Frage: Neben den aktuellen Herausforderungen gibt es seit längerem die Frage der Ausstattung der Bundeswehr mit bewaffneten Drohnen. Wie ist hier der Diskussionstand?
Overbeck: Die Drohnen haben den Vorteil, präzise zu sein und können helfen, Opfer zu vermeiden. Dennoch gibt es einige Punkte zu klären. Auch eine Drohne wird weiterhin von einem Menschen bedient. Und dieser muss das Handeln vor seinem Gewissen verantworten. Ferner muss in jedem Fall das Völkerrecht geachtet werden. Zudem kann der Einsatz die Bevölkerung terrorisieren. Auch das muss man mitbedenken. Bei Abwägung aller Fragen kann sich der Einsatz von Kampfdrohnen aber in bestimmen Situationen als das geringere Übel erweisen.
Frage: Die Evangelische Kirche hat erstmals einen hauptamtlichen Militärbischof. Wäre das auch ein Modell für die katholische Kirche?
Overbeck: Ich bin gut beschäftigt, aber nicht überfordert. Meine Ämter lassen sich gut miteinander vereinbaren. Wir bleiben bei der bewährten Form.
Frage: Wie steht es um die ökumenische Zusammenarbeit bei Fragen der Friedensethik - hier reichen Positionen von Margot Käßmann, die Costa Rica für Deutschland als Vorbild ansieht, bis zur Befürwortung der Rüstungsexporte in Krisengebiete?
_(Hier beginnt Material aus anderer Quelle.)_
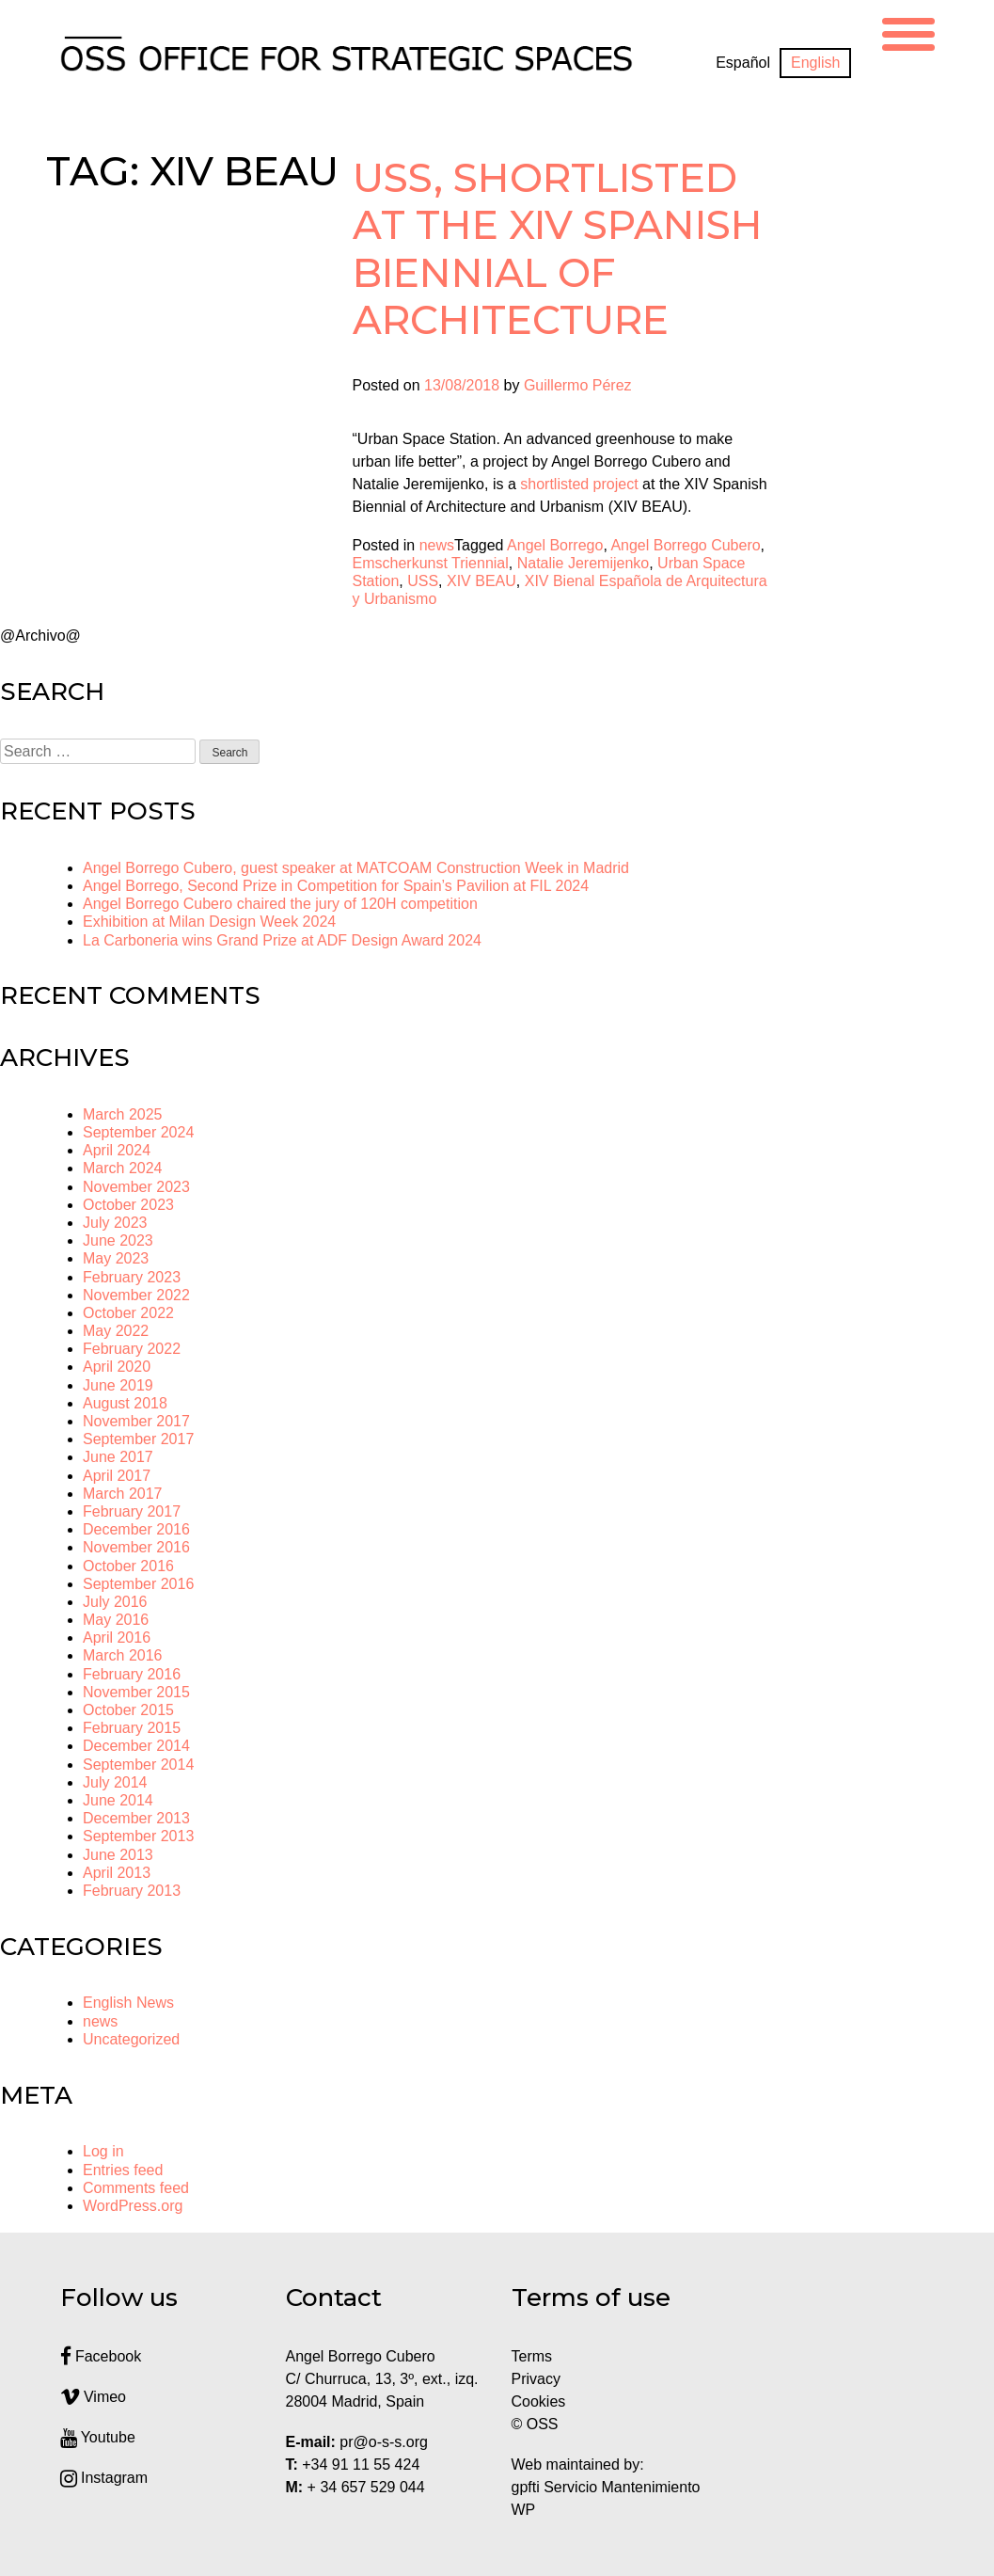  What do you see at coordinates (579, 484) in the screenshot?
I see `shortlisted project` at bounding box center [579, 484].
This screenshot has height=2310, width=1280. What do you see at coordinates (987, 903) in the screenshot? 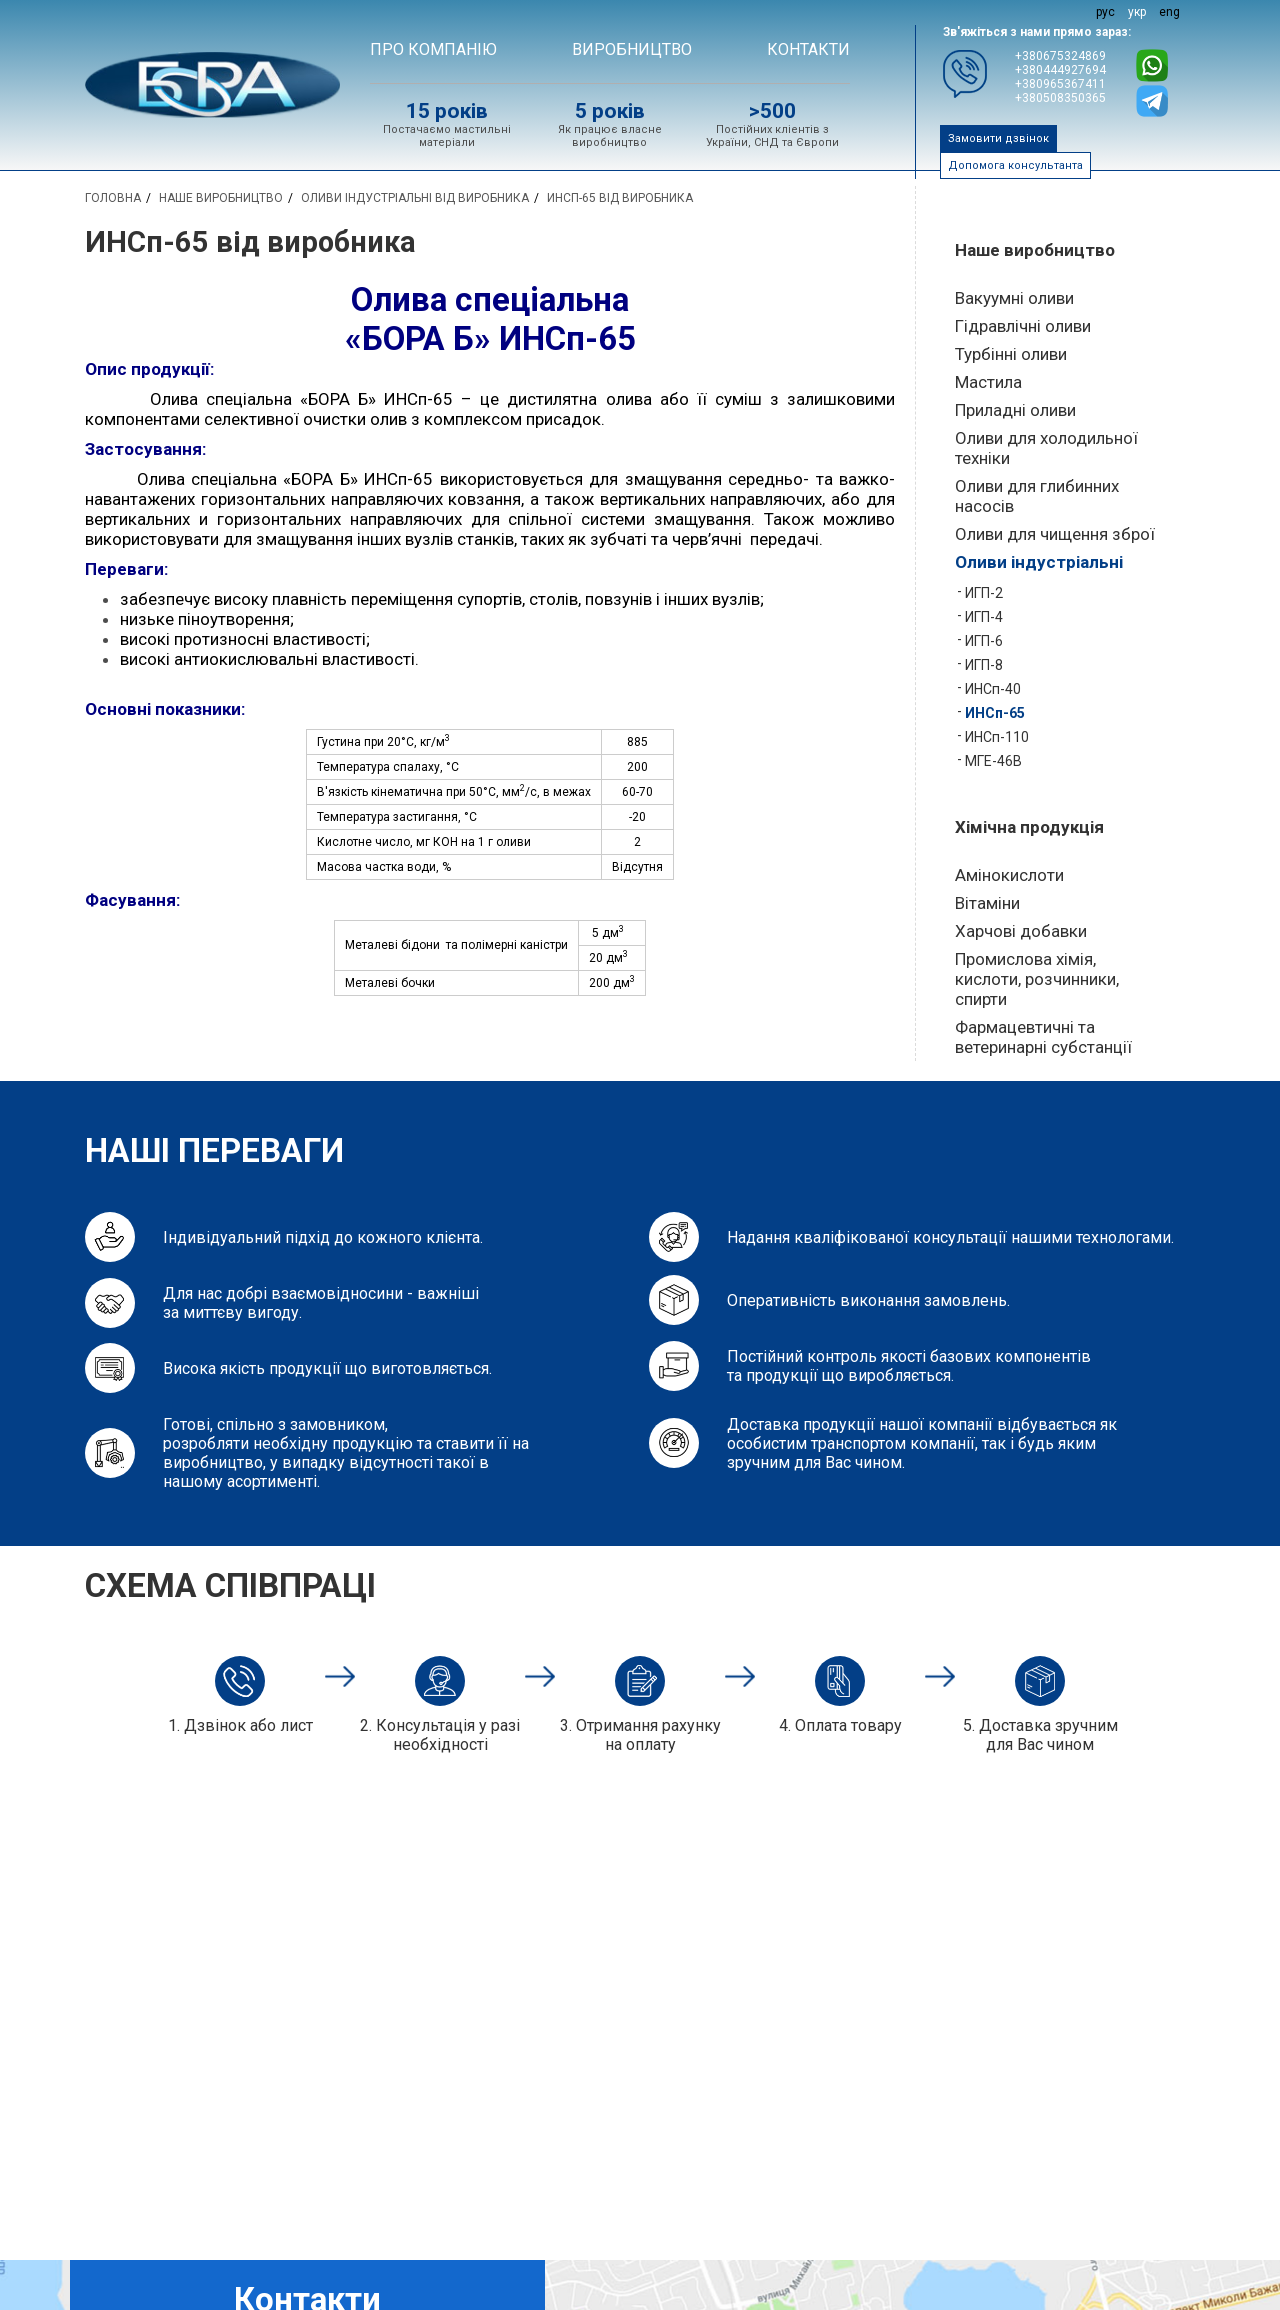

Overbeck: Ausgangspunkt muss auch hier der unverstellte Blick auf die Wirklichkeit sein. Dazu gehört es, sich nicht nach Costa Rica zu verflüchtigen. Wir leben leider in einer von Konflikten geprägten Welt, die es gerade von Deutschland verlangt, Verantwortung zu übernehmen. Maßstab und Ziel muss stets ein gerechter Friede sein. Das kann als "ultima ratio" auch die Anwendung von Gewalt verlangen.